Transfer Matrices for the Partition Function of the Potts Model on Cyclic and Mobius Lattice Strips

TL;DR

This paper develops a general method to compute transfer matrices for the Potts model's partition function on cyclic and M"obius strips of various lattices, enabling explicit calculations for arbitrary widths and revealing simple formulas for determinants and traces.

Contribution

It introduces a novel, systematic approach for calculating transfer matrices for the Potts model on lattice strips of arbitrary width, including explicit formulas and methods for both cyclic and M"obius boundary conditions.

Findings

Explicit transfer matrices for arbitrary width L_y are derived.

Simple formulas for determinants and traces of transfer matrices are provided.

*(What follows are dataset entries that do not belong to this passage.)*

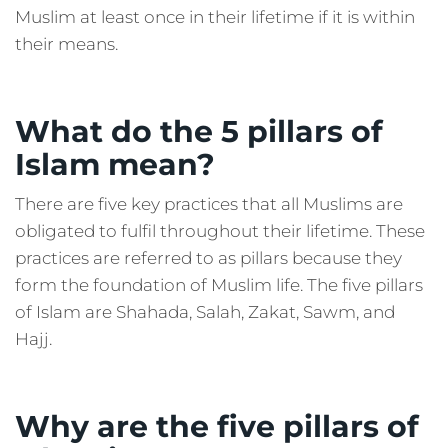
Muslim at least once in their lifetime if it is within
their means.
What do the 5 pillars of
Islam mean?
There are five key practices that all Muslims are
obligated to fulfil throughout their lifetime. These
practices are referred to as pillars because they
form the foundation of Muslim life. The five pillars
of Islam are Shahada, Salah, Zakat, Sawm, and
Hajj.
Why are the five pillars of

Results include formulas for Tutte polynomials and self-dual lattice strips.

Abstract

We present a method for calculating transfer matrices for the $q$-state Potts model partition functions $Z(G,q,v)$, for arbitrary $q$ and temperature variable $v$, on cyclic and M\"obius strip graphs $G$ of the square (sq), triangular (tri), and honeycomb (hc) lattices of width $L_y$ vertices and of arbitrarily great length $L_x$ vertices. For the cyclic case we express the partition function as $Z(\Lambda,L_y \times L_x,q,v)=\sum_{d=0}^{L_y} c^{(d)} Tr[(T_{Z,\Lambda,L_y,d})^m]$, where $\Lambda$ denotes lattice type, $c^{(d)}$ are specified polynomials of degree $d$ in $q$, $T_{Z,\Lambda,L_y,d}$ is the transfer matrix in the degree-$d$ subspace, and $m=L_x$ ($L_x/2$) for $\Lambda=sq, tri (hc)$, respectively. An analogous formula is given for M\"obius strips. We exhibit a method for calculating $T_{Z,\Lambda,L_y,d}$ for arbitrary $L_y$. Explicit results for arbitrary $L_y$ are given for $T_{Z,\Lambda,L_y,d}$ with $d=L_y$ and $d=L_y-1$. In particular, we find very simple formulas the determinant $det(T_{Z,\Lambda,L_y,d})$, and trace $Tr(T_{Z,\Lambda,L_y})$. Corresponding results are given for the equivalent Tutte polynomials for these lattice strips and illustrative examples are included. We also present formulas for self-dual cyclic strips of the square lattice.